The Verdict
PARACHUTE holds a Michelin star on North Elston Avenue in Avondale for Beverly Kim and Johnny Clark's contemporary American restaurant whose beer cheese puffs — the specific preparation whose cheddar-and-beer filling in a choux pastry communicates genuine creative intelligence applied to the most American available comfort format — have become the most cited available single Chicago dish. The Korean-American and French-American heritages of the husband-and-wife culinary team whose specific cultural synthesis drives the creative decisions; the seasonal American menu whose compositions communicate genuine engagement with the Midwest seasonal ingredient environment; and the Avondale neighbourhood setting whose industrial-residential character communicates a starred restaurant whose primary obligation is to the creative community that treats it as a daily cultural resource.

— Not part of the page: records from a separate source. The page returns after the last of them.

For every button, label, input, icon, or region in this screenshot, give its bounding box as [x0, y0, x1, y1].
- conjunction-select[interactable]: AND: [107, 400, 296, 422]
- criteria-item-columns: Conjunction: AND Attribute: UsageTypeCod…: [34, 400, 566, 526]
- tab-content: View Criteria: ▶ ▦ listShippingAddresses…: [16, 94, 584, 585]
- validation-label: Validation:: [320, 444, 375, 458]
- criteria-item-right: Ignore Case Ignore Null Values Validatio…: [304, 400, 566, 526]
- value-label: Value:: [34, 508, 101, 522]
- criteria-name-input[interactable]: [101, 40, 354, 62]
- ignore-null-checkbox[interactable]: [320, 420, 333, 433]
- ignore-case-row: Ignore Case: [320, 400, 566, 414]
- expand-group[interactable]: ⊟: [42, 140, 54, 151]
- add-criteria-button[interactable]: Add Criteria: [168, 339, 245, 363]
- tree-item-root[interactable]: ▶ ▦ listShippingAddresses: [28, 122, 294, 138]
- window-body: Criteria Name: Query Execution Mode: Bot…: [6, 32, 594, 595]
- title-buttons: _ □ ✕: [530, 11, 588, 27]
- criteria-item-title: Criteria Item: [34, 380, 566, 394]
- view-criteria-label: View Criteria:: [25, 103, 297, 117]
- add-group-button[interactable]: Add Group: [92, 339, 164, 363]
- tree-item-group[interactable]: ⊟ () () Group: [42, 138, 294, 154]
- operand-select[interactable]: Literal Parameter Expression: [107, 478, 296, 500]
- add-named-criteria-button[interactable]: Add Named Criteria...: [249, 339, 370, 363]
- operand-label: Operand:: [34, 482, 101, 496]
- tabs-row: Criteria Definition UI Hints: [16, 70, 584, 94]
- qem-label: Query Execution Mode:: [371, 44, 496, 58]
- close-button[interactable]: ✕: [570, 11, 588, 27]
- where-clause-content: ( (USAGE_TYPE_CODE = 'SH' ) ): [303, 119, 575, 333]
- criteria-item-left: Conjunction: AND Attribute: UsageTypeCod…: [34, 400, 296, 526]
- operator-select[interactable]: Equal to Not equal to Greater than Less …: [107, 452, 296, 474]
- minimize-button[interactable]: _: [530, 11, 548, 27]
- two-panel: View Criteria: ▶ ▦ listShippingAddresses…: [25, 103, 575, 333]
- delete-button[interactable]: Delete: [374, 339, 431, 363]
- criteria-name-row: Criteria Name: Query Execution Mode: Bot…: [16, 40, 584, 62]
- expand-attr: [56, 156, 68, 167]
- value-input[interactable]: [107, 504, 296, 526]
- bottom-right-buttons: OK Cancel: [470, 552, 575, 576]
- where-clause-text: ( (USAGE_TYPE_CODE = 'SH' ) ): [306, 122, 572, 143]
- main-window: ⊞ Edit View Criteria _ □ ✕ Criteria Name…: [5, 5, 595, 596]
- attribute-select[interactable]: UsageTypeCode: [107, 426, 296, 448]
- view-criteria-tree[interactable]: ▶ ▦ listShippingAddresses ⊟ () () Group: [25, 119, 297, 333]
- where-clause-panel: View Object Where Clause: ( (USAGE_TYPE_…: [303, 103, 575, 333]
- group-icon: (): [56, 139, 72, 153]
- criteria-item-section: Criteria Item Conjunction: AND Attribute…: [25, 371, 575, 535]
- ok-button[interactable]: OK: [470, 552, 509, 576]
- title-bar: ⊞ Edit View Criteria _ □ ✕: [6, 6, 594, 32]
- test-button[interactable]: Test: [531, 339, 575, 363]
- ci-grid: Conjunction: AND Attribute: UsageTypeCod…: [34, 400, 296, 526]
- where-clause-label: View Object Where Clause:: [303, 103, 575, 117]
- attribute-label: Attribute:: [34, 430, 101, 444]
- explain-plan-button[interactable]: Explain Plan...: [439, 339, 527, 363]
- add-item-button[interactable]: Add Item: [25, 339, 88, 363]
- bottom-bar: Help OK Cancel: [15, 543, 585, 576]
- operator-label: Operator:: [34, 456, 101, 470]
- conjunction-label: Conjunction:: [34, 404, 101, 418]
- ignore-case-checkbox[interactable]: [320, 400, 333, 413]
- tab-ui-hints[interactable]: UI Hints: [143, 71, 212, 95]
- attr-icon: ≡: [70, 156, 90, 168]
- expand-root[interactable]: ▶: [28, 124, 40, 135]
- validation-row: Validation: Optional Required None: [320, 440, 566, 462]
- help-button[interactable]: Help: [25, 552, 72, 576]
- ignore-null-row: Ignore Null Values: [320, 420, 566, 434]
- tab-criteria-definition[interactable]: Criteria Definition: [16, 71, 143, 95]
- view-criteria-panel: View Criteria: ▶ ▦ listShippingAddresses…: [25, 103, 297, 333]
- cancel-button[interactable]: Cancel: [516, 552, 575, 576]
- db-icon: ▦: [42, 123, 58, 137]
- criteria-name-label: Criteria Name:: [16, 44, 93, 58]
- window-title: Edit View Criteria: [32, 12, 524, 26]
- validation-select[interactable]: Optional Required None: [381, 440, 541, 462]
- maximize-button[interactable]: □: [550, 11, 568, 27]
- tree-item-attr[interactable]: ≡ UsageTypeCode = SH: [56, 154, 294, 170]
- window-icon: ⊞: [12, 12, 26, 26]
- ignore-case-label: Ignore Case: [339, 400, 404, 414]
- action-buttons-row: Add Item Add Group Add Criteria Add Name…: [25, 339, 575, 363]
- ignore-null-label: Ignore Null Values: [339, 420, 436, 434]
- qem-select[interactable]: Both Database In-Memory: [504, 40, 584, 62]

The contemporary American menu at Parachute reflects the Kim-Clark cultural synthesis applied through genuine Midwest seasonal knowledge: the beer cheese puffs programme whose creative intelligence communicates genuine culinary invention applied to the comfort food format; the seasonal preparations whose compositions communicate genuine engagement with the Midwest ingredient environment; and the Avondale neighbourhood character that communicates the most creatively embedded available Chicago starred restaurant.
Why It Works for a Birthday
Parachute's Avondale neighbourhood warmth and the Kim-Clark beer cheese puffs — the creative American culinary synthesis, the husband-and-wife hospitality, the Michelin star confirming the quality — creates the birthday experience that communicates Chicago neighbourhood fine dining at its most personally expressive.